Das Umfeld von CA zeugt von mehreren Überschneidungen zwischen Mitgliedschaft in der Organisation, im Polizeiapparat oder in privaten Sicherheitsfirmen. Letztere werden nicht selten von Konzernen angeheuert, um gegen streikende Arbeiter vorzugehen. Auch die herrschende konservative Nea Dimokratia von Premierminister Samaras trägt zum Erstarken der Nazis bei. Das geschieht nicht nur durch die Auswirkungen der Sparpolitik, die den Nährboden für die Nazis schafft.
Führende Mitglieder der Partei sprachen mehrmals in der jüngsten Vergangenheit von der Möglichkeit einer zukünftigen Koalition mit einer »seriöseren« Chryssi Avgi. Kein Wunder, denn der politische Ursprung der CA und vieler prominenter Mitglieder der Nea Dimokratia ist derselbe: Das faschistoide Militärregime der Obristen, die das Land zwischen 1967 und 1974 regierten.
Den antifaschistischen Widerstand stärken
Mit dem Mord an Fyssas scheinen die Nazis sich jedoch verrechnet zu haben. Chryssi Avgi schloss viele ihrer Büros, Akten wurden zerstört und Namen ausgestrichen, um möglichen Strafverfolgungen vorzubeugen. In Zypern eröffnete die Ermordung von Fyssas eine Diskussion über den paramilitärischen Charakter des Ablegers der CA auf der Insel, sowie über ein Verbotsverfahren gegen diesen.
Samaras und andere Betreiber der Sparpolitik haben ihr Entsetzen über den Mord ausgedruckt. Doch ihre Empörung ist gespielt. Es waren die Politiker des Memorandums, die durch die »Theorie der Extreme« und ihre Hetze gegen Migranten die Nazis mit einer Legitimität untermauerten, ohne die sie sonst nicht so stark wären. Die Justiz und die Mainstream-Politiker können keine Partner im Kampf gegen die Nazis sein. Für diese ist Chryssi Avgi eine Reservearmee in Zeiten der Krise. Diese Rolle ist heute in Griechenland durch Diskurse, dokumentierte Taten und personelle Verknüpfungen zwischen den Nazis einerseits, und den regierenden Konservativen und wichtigen Vertretern des griechischen Kapitals andererseits belegt.

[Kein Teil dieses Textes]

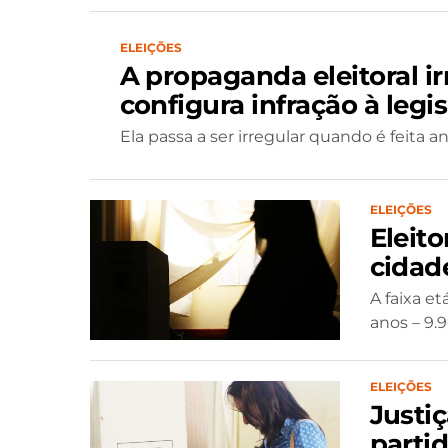
ELEIÇÕES
A propaganda eleitoral i
configura infração à legis
Ela passa a ser irregular quando é feita a
ELEIÇÕES
Eleit
cidad
A faixa e
anos – 9.9
ELEIÇÕES
Justiç
parti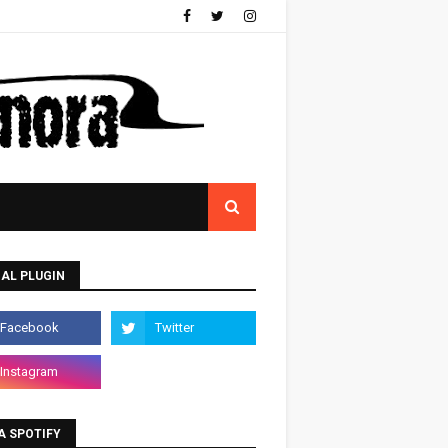
AL PLUGIN
A SPOTIFY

Die Lage ist aber nicht hoffnungslos. Griechenland verfügt über eine starke und kämpferische Arbeiterklasse, die die Nazis stoppen kann. Gewinnen kann diese Arbeiterklasse jedoch nur, wenn die linken Parteien auf einen gemeinsamen Widerstand von unten setzen und nicht auf eine linke Regierung mit Memorandum-Parteien wie die Pasok.
Die Verantwortung von Merkel
Die von oben begünstigte Faschisierung der griechischen Gesellschaft wirft ein Schlaglicht auf den Charakter der politischen Kräfte, mit denen die Merkel-Regierung ihre Sparpolitik vorantreibt. Angela Merkel gibt sich hierzulande als eine fürsorgliche konsensorientierte Politikerin aus, doch die mit ihr verbündeten Kräfte sind äußerst autoritär, hetzen täglich gegen Migranten und Minderheiten, und ebnen sehr oft bewusst den Weg für faschistische Kräfte rechts von ihnen.
Dies betrifft nicht nur die Nazis von Chryssi Avgi, die Migranten mehrmals, manchmal sogar tödlich angreifen, sondern auch Parteien wie die antisemitische und antiziganistische Jobbik in Ungarn. DIE LINKE hierzulande hat eine Verantwortung, den Kampf gegen das EU-Spardiktat ins Herz der Bestie zu tragen. Die Folgen dieses Diktats sind nämlich nicht nur Verzweiflung und Verarmung, sondern auch Tote wie Pavlos Fyssas.